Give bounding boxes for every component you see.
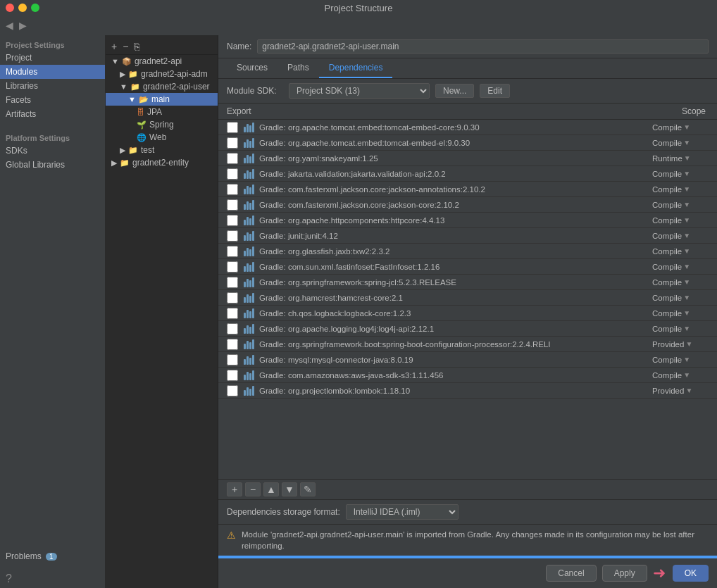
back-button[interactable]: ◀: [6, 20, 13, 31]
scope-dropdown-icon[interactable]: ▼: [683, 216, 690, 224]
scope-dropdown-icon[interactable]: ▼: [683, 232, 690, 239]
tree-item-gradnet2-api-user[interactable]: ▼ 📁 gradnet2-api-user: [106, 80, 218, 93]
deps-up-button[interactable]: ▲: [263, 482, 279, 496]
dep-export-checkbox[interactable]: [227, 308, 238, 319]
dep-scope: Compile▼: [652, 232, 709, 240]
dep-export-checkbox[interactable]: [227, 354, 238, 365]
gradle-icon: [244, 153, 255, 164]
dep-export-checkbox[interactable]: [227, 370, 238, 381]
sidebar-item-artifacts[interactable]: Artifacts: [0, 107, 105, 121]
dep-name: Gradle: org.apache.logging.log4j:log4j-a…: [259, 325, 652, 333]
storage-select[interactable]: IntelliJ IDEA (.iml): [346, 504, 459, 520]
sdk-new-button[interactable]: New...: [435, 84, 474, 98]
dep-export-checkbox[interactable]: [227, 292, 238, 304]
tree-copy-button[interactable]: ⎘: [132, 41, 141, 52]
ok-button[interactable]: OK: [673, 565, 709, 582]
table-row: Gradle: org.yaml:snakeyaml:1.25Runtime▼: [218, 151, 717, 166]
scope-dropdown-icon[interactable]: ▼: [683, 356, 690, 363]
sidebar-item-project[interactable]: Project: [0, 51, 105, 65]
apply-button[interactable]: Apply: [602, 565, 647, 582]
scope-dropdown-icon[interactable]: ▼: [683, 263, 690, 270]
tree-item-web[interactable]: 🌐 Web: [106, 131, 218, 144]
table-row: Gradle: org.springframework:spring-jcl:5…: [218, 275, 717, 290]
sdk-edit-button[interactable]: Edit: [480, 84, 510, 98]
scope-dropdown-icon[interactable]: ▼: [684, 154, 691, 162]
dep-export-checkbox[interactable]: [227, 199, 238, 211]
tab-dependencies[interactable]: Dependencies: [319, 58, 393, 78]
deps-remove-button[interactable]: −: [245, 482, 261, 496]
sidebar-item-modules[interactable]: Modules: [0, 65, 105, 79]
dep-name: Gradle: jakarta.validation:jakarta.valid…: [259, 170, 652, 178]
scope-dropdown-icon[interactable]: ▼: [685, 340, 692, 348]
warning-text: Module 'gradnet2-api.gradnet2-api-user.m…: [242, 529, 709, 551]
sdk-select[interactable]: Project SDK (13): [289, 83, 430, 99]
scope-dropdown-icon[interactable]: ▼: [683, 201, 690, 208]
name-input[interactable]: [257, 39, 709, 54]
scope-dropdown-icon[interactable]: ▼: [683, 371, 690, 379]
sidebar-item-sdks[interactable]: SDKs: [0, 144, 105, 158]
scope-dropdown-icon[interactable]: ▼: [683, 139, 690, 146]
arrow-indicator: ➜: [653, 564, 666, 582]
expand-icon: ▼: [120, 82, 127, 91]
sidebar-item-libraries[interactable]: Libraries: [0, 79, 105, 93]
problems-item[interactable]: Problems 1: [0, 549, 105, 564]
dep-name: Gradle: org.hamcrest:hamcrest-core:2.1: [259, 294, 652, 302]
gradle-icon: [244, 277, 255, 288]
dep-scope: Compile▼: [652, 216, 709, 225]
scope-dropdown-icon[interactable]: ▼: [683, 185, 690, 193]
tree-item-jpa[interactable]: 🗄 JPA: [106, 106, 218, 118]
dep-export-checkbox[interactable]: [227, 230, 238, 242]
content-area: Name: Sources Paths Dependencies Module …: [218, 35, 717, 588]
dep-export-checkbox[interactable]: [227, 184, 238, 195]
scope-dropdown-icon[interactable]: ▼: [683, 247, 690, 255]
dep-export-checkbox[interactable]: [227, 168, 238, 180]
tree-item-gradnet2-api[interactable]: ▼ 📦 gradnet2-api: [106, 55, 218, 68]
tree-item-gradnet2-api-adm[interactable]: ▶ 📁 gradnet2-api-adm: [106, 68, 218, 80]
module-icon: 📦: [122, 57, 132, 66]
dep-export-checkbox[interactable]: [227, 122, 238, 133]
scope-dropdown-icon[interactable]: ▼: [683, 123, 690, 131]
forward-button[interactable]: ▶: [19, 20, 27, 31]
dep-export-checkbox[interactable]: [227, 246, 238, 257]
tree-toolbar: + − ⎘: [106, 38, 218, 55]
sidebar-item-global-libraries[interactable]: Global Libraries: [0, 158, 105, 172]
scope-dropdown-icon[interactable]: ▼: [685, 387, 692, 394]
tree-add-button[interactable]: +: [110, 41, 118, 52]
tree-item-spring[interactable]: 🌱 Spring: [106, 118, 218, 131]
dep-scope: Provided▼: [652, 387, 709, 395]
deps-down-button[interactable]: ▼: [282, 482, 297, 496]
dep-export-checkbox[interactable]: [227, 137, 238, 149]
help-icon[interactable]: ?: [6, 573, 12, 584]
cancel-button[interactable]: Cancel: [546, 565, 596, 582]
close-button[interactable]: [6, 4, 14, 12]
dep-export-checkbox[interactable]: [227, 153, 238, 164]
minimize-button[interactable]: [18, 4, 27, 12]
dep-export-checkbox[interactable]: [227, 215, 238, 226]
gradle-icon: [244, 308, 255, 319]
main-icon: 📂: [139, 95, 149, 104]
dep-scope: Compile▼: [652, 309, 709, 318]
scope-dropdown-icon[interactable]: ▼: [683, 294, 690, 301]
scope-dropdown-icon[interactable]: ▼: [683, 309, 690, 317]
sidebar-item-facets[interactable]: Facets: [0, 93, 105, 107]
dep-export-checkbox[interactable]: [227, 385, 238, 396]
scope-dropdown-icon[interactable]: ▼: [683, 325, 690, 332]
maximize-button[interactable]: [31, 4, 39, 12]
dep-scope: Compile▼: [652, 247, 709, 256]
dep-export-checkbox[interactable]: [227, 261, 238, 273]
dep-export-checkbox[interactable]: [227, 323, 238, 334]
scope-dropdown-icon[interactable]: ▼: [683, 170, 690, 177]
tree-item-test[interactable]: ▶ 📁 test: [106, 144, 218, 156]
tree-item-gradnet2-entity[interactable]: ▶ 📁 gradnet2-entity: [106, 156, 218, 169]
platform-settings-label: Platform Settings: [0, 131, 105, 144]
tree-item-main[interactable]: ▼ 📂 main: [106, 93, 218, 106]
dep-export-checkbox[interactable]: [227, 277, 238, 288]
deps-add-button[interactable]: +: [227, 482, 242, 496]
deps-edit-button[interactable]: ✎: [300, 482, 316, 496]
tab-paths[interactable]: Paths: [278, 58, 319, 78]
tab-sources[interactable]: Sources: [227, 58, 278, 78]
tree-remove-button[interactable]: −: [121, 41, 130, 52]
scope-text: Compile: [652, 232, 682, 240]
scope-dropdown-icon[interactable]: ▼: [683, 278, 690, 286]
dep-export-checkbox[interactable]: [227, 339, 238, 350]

# YOUR ASSIGNMENT
Scan the listing above for the word "remove" and show each line where it is found.

# SOLUTION TO THIS PROBLEM
deps-remove-button[interactable]: −: [245, 482, 261, 496]
tree-remove-button[interactable]: −: [121, 41, 130, 52]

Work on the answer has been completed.